--- Material shown ---
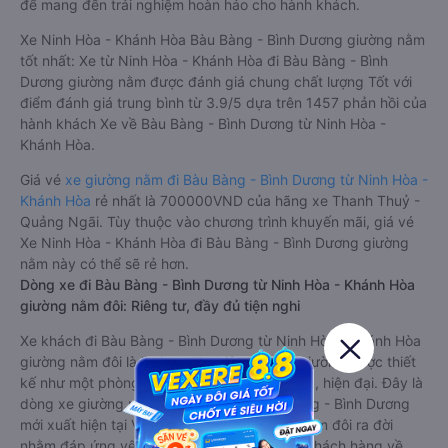
để mang đến trải nghiệm hoàn hảo cho hành khách.
Xe Ninh Hòa - Khánh Hòa Bàu Bàng - Bình Dương giường nằm
tốt nhất: Xe từ Ninh Hòa - Khánh Hòa đi Bàu Bàng - Bình
Dương giường nằm được đánh giá chung chất lượng Tốt với
điểm đánh giá trung bình từ 3.9/5 dựa trên 1457 phản hồi của
hành khách Xe về Bàu Bàng - Bình Dương từ Ninh Hòa -
Khánh Hòa.
Giá vé
xe giường nằm đi Bàu Bàng - Bình Dương từ Ninh Hòa -
Khánh Hòa
rẻ nhất là 700000VND của hãng xe Thanh Thuỷ -
Quảng Ngãi. Tùy thuộc vào chương trình khuyến mãi, giá vé
Xe Ninh Hòa - Khánh Hòa đi Bàu Bàng - Bình Dương giường
nằm này có thể sẽ rẻ hơn.
Dòng xe đi Bàu Bàng - Bình Dương từ Ninh Hòa - Khánh Hòa
giường nằm đôi: Riêng tư, đầy đủ tiện nghi
Xe khách đi Bàu Bàng - Bình Dương từ Ninh Hòa - Khánh Hòa
giường nằm đôi là loại xe đặc biệt. Với mỗi giường được thiết
kế như một phòng ngủ khách sạn sang trọng, hiện đại. Đây là
dòng xe giường nằm cho cặp đôi đi Bàu Bàng - Bình Dương
mới xuất hiện tại Việt Nam. Loại xe giường nằm đôi ra đời
nhằm đáp ứng yêu cầu ngày càng cao của khách hàng về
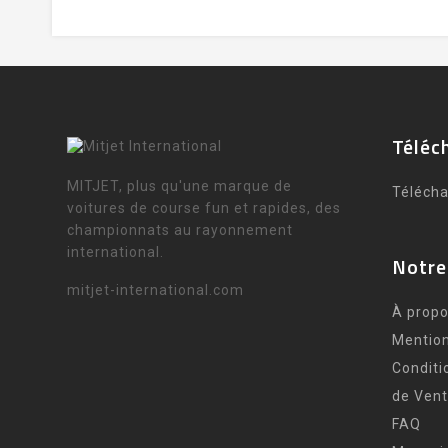
Téléc
MITJET, plus qu'une marque de
Téléch
voitures de course fun et rapides, des
championnats au rayonnement
international.
Notre
mitjet-international.com
À propo
Mention
Conditi
de Ven
FAQ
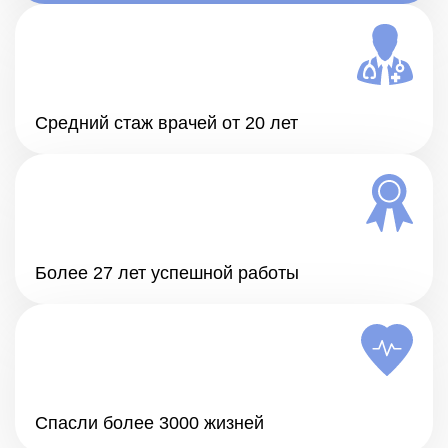
Средний стаж врачей от 20 лет
Более 27 лет успешной работы
Спасли более 3000 жизней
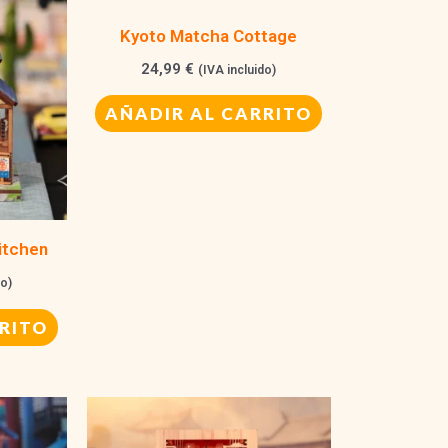
Kyoto Matcha Cottage
24,99
€
(IVA incluido)
AÑADIR AL CARRITO
itchen
do)
RITO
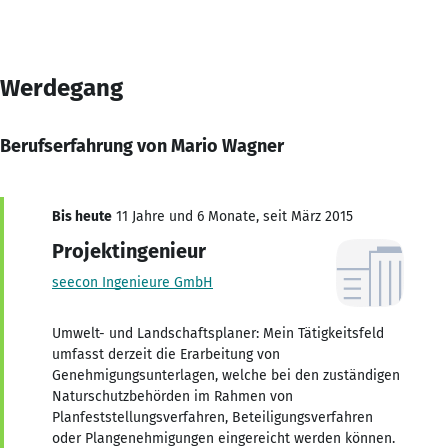
Werdegang
Berufserfahrung von Mario Wagner
Bis heute
11 Jahre und 6 Monate, seit März 2015
Projektingenieur
seecon Ingenieure GmbH
Umwelt- und Landschaftsplaner: Mein Tätigkeitsfeld
umfasst derzeit die Erarbeitung von
Genehmigungsunterlagen, welche bei den zuständigen
Naturschutzbehörden im Rahmen von
Planfeststellungsverfahren, Beteiligungsverfahren
oder Plangenehmigungen eingereicht werden können.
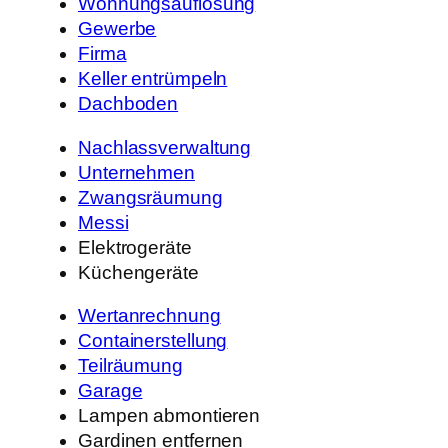
Wohnungsauflösung
Gewerbe
Firma
Keller entrümpeln
Dachboden
Nachlassverwaltung
Unternehmen
Zwangsräumung
Messi
Elektrogeräte
Küchengeräte
Wertanrechnung
Containerstellung
Teilräumung
Garage
Lampen abmontieren
Gardinen entfernen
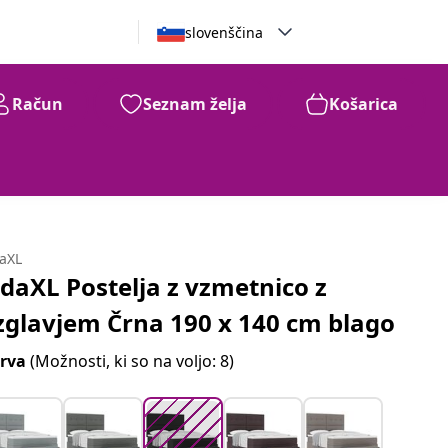
slovenščina
Račun
Seznam želja
Košarica
99
318
€
daXL
idaXL Postelja z vzmetnico z
zglavjem Črna 190 x 140 cm blago
rva
(Možnosti, ki so na voljo: 8)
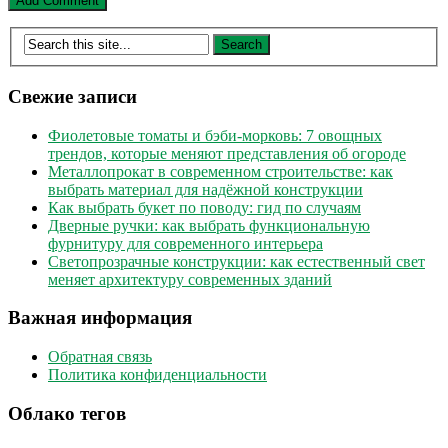
Свежие записи
Фиолетовые томаты и бэби-морковь: 7 овощных
трендов, которые меняют представления об огороде
Металлопрокат в современном строительстве: как
выбрать материал для надёжной конструкции
Как выбрать букет по поводу: гид по случаям
Дверные ручки: как выбрать функциональную
фурнитуру для современного интерьера
Светопрозрачные конструкции: как естественный свет
меняет архитектуру современных зданий
Важная информация
Обратная связь
Политика конфиденциальности
Облако тегов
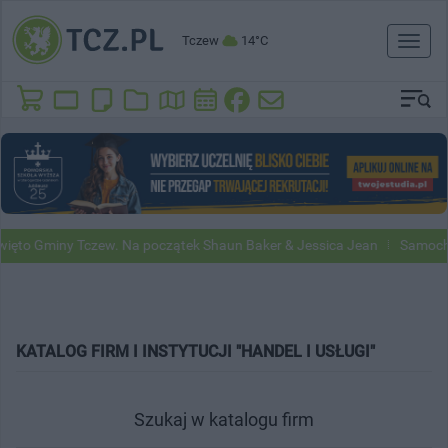
Tczew
14°C
Toggl
naviga
to Gminy Tczew. Na początek Shaun Baker & Jessica Jean
Samochody
KATALOG FIRM I INSTYTUCJI "HANDEL I USŁUGI"
Szukaj w katalogu firm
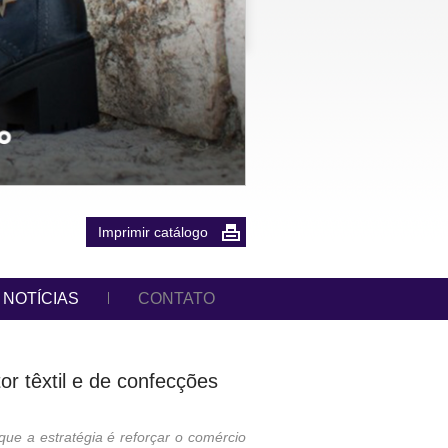
Imprimir catálogo
NOTÍCIAS
CONTATO
r têxtil e de confecções
 que a estratégia é reforçar o comércio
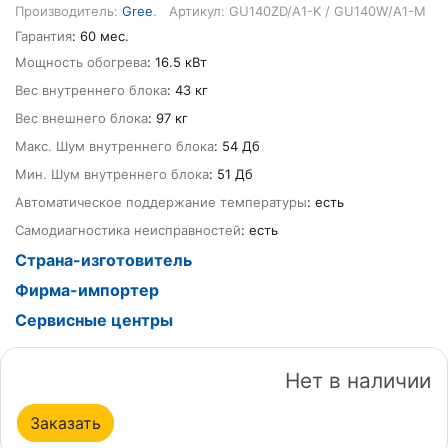
Производитель:
Gree
.
Артикул: GU140ZD/A1-K / GU140W/A1-M
Гарантия
: 60 мес.
Мощность обогрева
: 16.5 кВт
Вес внутреннего блока
: 43 кг
Вес внешнего блока
: 97 кг
Макс. Шум внутреннего блока
: 54 Дб
Мин. Шум внутреннего блока
: 51 Дб
Автоматическое поддержание температуры
: есть
Самодиагностика неисправностей
: есть
Страна-изготовитель
Фирма-импортер
Сервисные центры
Нет в наличии
Заказать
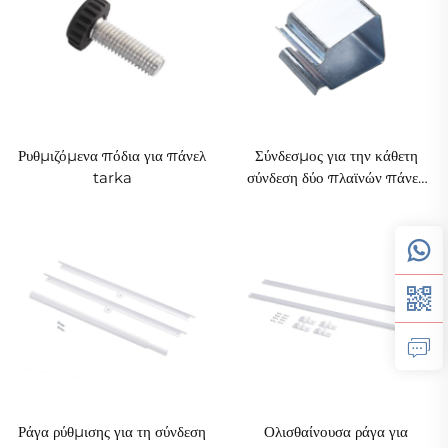
Ρυθμιζόμενα πόδια για πάνελ
Σύνδεσμος για την κάθετη
tarka
σύνδεση δύο πλαϊνών πάνελ
Tarka
Ράγα ρύθμισης για τη σύνδεση
Ολισθαίνουσα ράγα για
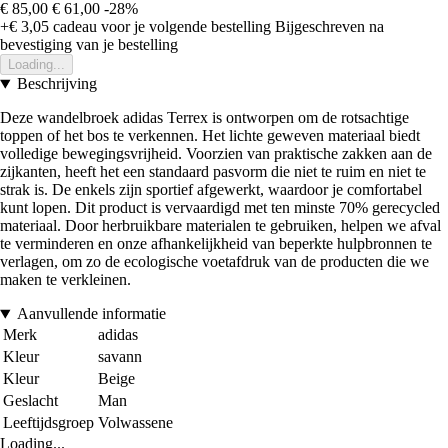
€ 85,00
€ 61,00
-28%
+€ 3,05
cadeau voor je volgende bestelling
Bijgeschreven na
bevestiging van je bestelling
Loading...
Beschrijving
Deze wandelbroek adidas Terrex is ontworpen om de rotsachtige
toppen of het bos te verkennen. Het lichte geweven materiaal biedt
volledige bewegingsvrijheid. Voorzien van praktische zakken aan de
zijkanten, heeft het een standaard pasvorm die niet te ruim en niet te
strak is. De enkels zijn sportief afgewerkt, waardoor je comfortabel
kunt lopen. Dit product is vervaardigd met ten minste 70% gerecycled
materiaal. Door herbruikbare materialen te gebruiken, helpen we afval
te verminderen en onze afhankelijkheid van beperkte hulpbronnen te
verlagen, om zo de ecologische voetafdruk van de producten die we
maken te verkleinen.
Aanvullende informatie
Merk
adidas
Kleur
savann
Kleur
Beige
Geslacht
Man
Leeftijdsgroep
Volwassene
Loading...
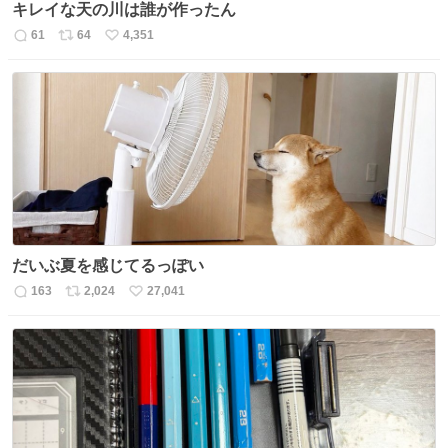
キレイな天の川は誰が作ったん
61
64
4,351
返
リ
い
信
ポ
い
数
ス
ね
ト
数
数
だいぶ夏を感じてるっぽい
163
2,024
27,041
返
リ
い
信
ポ
い
数
ス
ね
ト
数
数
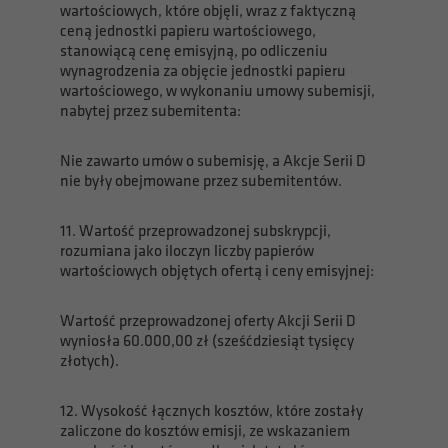
wartościowych, które objęli, wraz z faktyczną
ceną jednostki papieru wartościowego,
stanowiącą cenę emisyjną, po odliczeniu
wynagrodzenia za objęcie jednostki papieru
wartościowego, w wykonaniu umowy subemisji,
nabytej przez subemitenta:
Nie zawarto umów o subemisję, a Akcje Serii D
nie były obejmowane przez subemitentów.
11. Wartość przeprowadzonej subskrypcji,
rozumiana jako iloczyn liczby papierów
wartościowych objętych ofertą i ceny emisyjnej:
Wartość przeprowadzonej oferty Akcji Serii D
wyniosła 60.000,00 zł (sześćdziesiąt tysięcy
złotych).
12. Wysokość łącznych kosztów, które zostały
zaliczone do kosztów emisji, ze wskazaniem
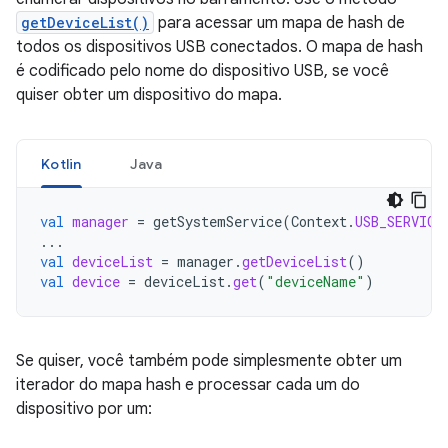
getDeviceList()
para acessar um mapa de hash de
todos os dispositivos USB conectados. O mapa de hash
é codificado pelo nome do dispositivo USB, se você
quiser obter um dispositivo do mapa.
Kotlin
Java
val
manager
=
getSystemService
(
Context
.
USB_SERVICE
...
val
deviceList
=
manager
.
getDeviceList
()
val
device
=
deviceList
.
get
(
"deviceName"
)
Se quiser, você também pode simplesmente obter um
iterador do mapa hash e processar cada um do
dispositivo por um:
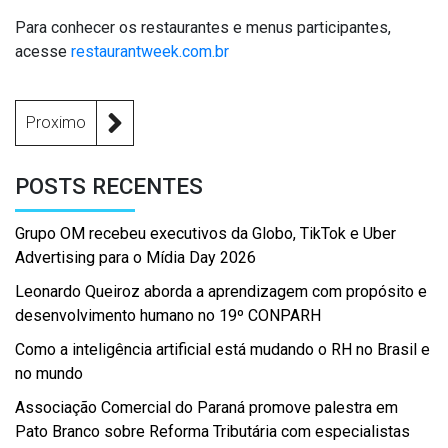
Para conhecer os restaurantes e menus participantes,
acesse
restaurantweek.com.br
Proximo
POSTS RECENTES
Grupo OM recebeu executivos da Globo, TikTok e Uber
Advertising para o Mídia Day 2026
Leonardo Queiroz aborda a aprendizagem com propósito e
desenvolvimento humano no 19º CONPARH
Como a inteligência artificial está mudando o RH no Brasil e
no mundo
Associação Comercial do Paraná promove palestra em
Pato Branco sobre Reforma Tributária com especialistas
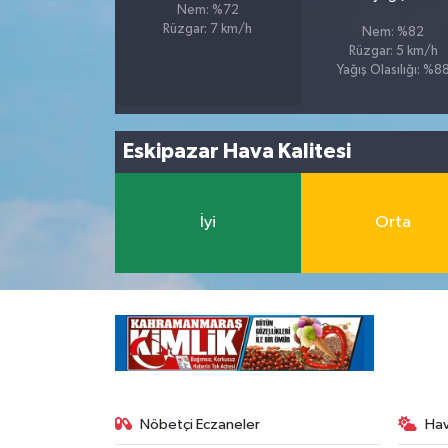
Nem: %72
Rüzgar: 7 km/h
Nem: %82
Rüzgar: 5 km/h
Yağış Olasılığı: %8
Eskipazar Hava Kalitesi
İyi
Orta
Nöbetçi Eczaneler
Ha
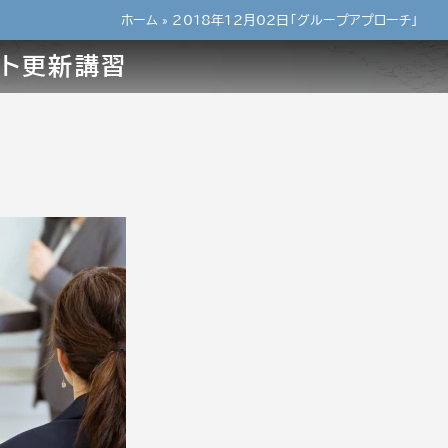
ホーム
»
2018年12月02日「グループアプローチ」
ント更新講習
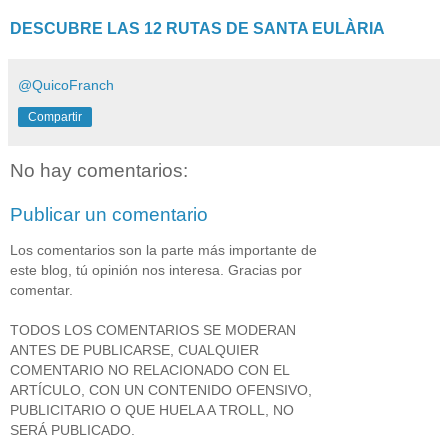
DESCUBRE LAS 12 RUTAS DE SANTA EULÀRIA
@QuicoFranch
Compartir
No hay comentarios:
Publicar un comentario
Los comentarios son la parte más importante de
este blog, tú opinión nos interesa. Gracias por
comentar.
TODOS LOS COMENTARIOS SE MODERAN
ANTES DE PUBLICARSE, CUALQUIER
COMENTARIO NO RELACIONADO CON EL
ARTÍCULO, CON UN CONTENIDO OFENSIVO,
PUBLICITARIO O QUE HUELA A TROLL, NO
SERÁ PUBLICADO.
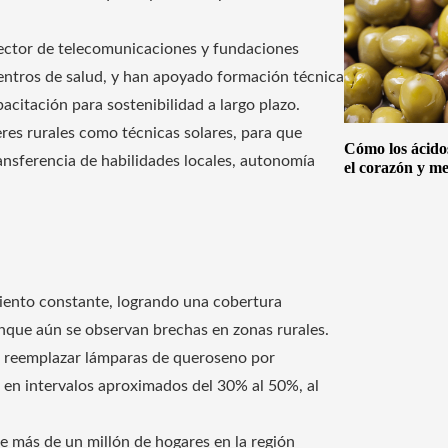
sector de telecomunicaciones y fundaciones
 centros de salud, y han apoyado formación técnica
citación para sostenibilidad a largo plazo.
res rurales como técnicas solares, para que
Cómo los ácido
nsferencia de habilidades locales, autonomía
el corazón y me
miento constante, logrando una cobertura
unque aún se observan brechas en zonas rurales.
e reemplazar lámparas de queroseno por
en intervalos aproximados del 30% al 50%, al
e más de un millón de hogares en la región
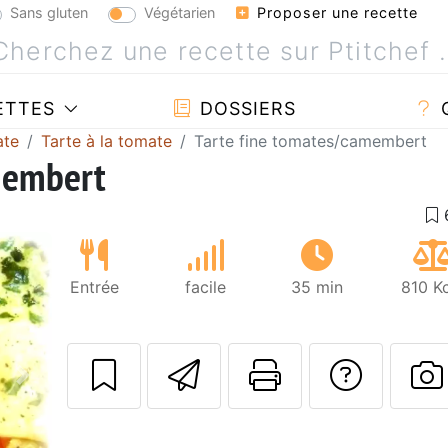
Sans gluten
Végétarien
Proposer une recette
ETTES
DOSSIERS
ate
Tarte à la tomate
Tarte fine tomates/camembert
membert
Entrée
facile
35 min
810 K
Envoyer cette r
Imprimer c
Poser
Suivant
P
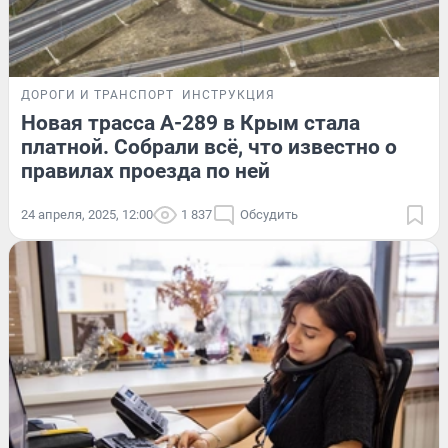
ДОРОГИ И ТРАНСПОРТ
ИНСТРУКЦИЯ
Новая трасса А-289 в Крым стала
платной. Собрали всё, что известно о
правилах проезда по ней
24 апреля, 2025, 12:00
1 837
Обсудить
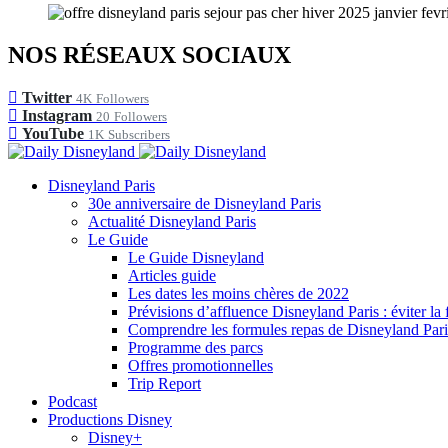
NOS RÉSEAUX SOCIAUX
Twitter
4K
Followers
Instagram
20
Followers
YouTube
1K
Subscribers
Disneyland Paris
30e anniversaire de Disneyland Paris
Actualité Disneyland Paris
Le Guide
Le Guide Disneyland
Articles guide
Les dates les moins chères de 2022
Prévisions d’affluence Disneyland Paris : éviter la 
Comprendre les formules repas de Disneyland Pari
Programme des parcs
Offres promotionnelles
Trip Report
Podcast
Productions Disney
Disney+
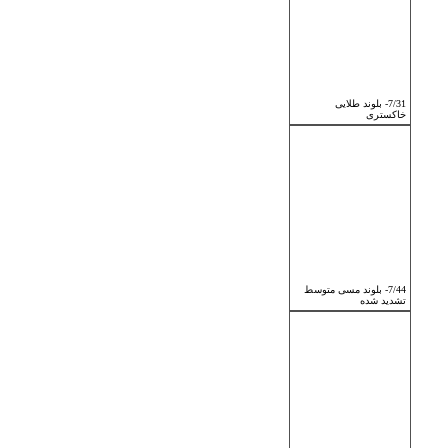
7/31- بلوند طلایی
خاکستری
7/44- بلوند مسی متوسط
تشدید شده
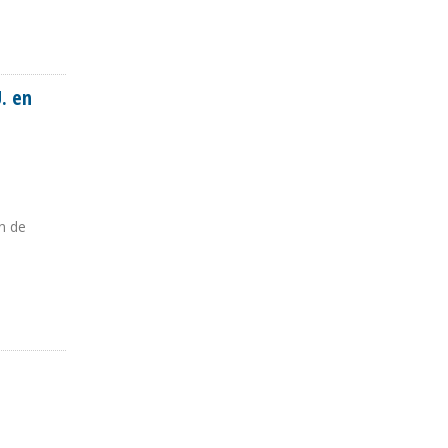
. en
n de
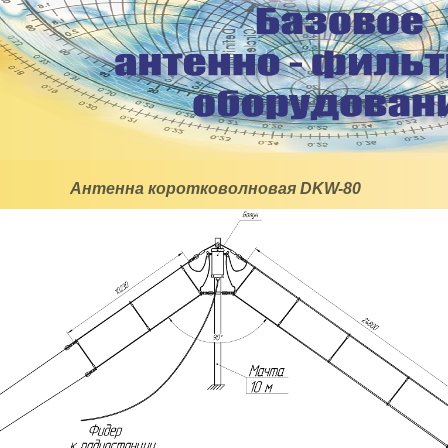
Антенна коротковолновая DKW-80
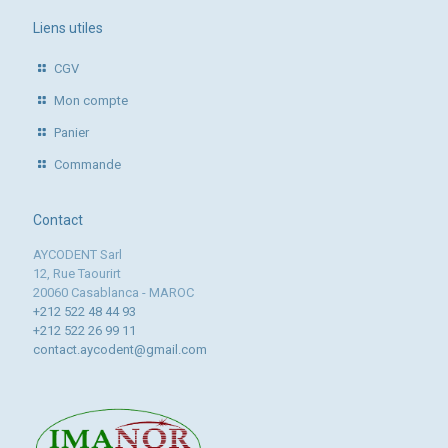
Liens utiles
CGV
Mon compte
Panier
Commande
Contact
AYCODENT Sarl
12, Rue Taourirt
20060 Casablanca - MAROC
+212 522 48 44 93
+212 522 26 99 11
contact.aycodent@gmail.com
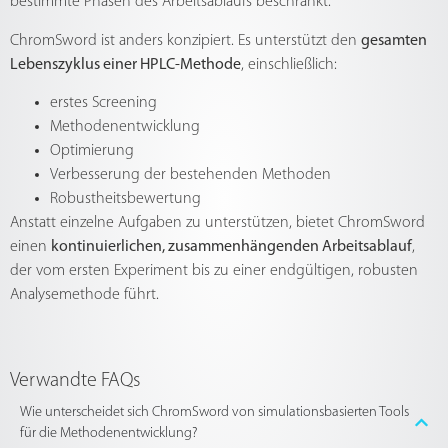
bestimmte Phasen des Arbeitsablaufs beschränkt.
ChromSword ist anders konzipiert. Es unterstützt den
gesamten
Lebenszyklus einer HPLC-Methode
, einschließlich:
erstes Screening
Methodenentwicklung
Optimierung
Verbesserung der bestehenden Methoden
Robustheitsbewertung
Anstatt einzelne Aufgaben zu unterstützen, bietet ChromSword
einen
kontinuierlichen, zusammenhängenden Arbeitsablauf
,
der vom ersten Experiment bis zu einer endgültigen, robusten
Analysemethode führt.
Verwandte FAQs
Wie unterscheidet sich ChromSword von simulationsbasierten Tools
für die Methodenentwicklung?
---
» **Description of the task**: Of the lines above, quote exactly those from the one with "giường nằm đôi là" through the one with "que a estratégia é reforçar o comércio", ends included; pictures stay out.

» **Task response**:
giường nằm đôi là loại xe đặc biệt. Với mỗi giường được thiết
kế như một phòng ngủ khách sạn sang trọng, hiện đại. Đây là
dòng xe giường nằm cho cặp đôi đi Bàu Bàng - Bình Dương
mới xuất hiện tại Việt Nam. Loại xe giường nằm đôi ra đời
nhằm đáp ứng yêu cầu ngày càng cao của khách hàng về
Téléc
MITJET, plus qu'une marque de
Téléch
voitures de course fun et rapides, des
championnats au rayonnement
international.
Notre
mitjet-international.com
À propo
Mention
Conditi
de Ven
FAQ
Средний стаж врачей от 20 лет
Более 27 лет успешной работы
Спасли более 3000 жизней
Kyoto Matcha Cottage
24,99
€
(IVA incluido)
AÑADIR AL CARRITO
itchen
do)
RITO
Werdegang
Berufserfahrung von Mario Wagner
Bis heute
11 Jahre und 6 Monate, seit März 2015
Projektingenieur
seecon Ingenieure GmbH
Umwelt- und Landschaftsplaner: Mein Tätigkeitsfeld
umfasst derzeit die Erarbeitung von
Genehmigungsunterlagen, welche bei den zuständigen
Naturschutzbehörden im Rahmen von
Planfeststellungsverfahren, Beteiligungsverfahren
oder Plangenehmigungen eingereicht werden können.
Wohnungsauflösung
Gewerbe
Firma
Keller entrümpeln
Dachboden
Nachlassverwaltung
Unternehmen
Zwangsräumung
Messi
Elektrogeräte
Küchengeräte
Wertanrechnung
Containerstellung
Teilräumung
Garage
Lampen abmontieren
Gardinen entfernen
slovenščina
Račun
Seznam želja
Košarica
99
318
€
daXL
idaXL Postelja z vzmetnico z
zglavjem Črna 190 x 140 cm blago
rva
(Možnosti, ki so na voljo: 8)
Свежие записи
Фиолетовые томаты и бэби-морковь: 7 овощных
трендов, которые меняют представления об огороде
Металлопрокат в современном строительстве: как
выбрать материал для надёжной конструкции
Как выбрать букет по поводу: гид по случаям
Дверные ручки: как выбрать функциональную
фурнитуру для современного интерьера
Светопрозрачные конструкции: как естественный свет
меняет архитектуру современных зданий
Важная информация
Обратная связь
Политика конфиденциальности
Облако тегов
Tczew
14°C
Toggl
naviga
to Gminy Tczew. Na początek Shaun Baker & Jessica Jean
Samochody
KATALOG FIRM I INSTYTUCJI "HANDEL I USŁUGI"
Szukaj w katalogu firm
Imprimir catálogo
NOTÍCIAS
CONTATO
r têxtil e de confecções
 que a estratégia é reforçar o comércio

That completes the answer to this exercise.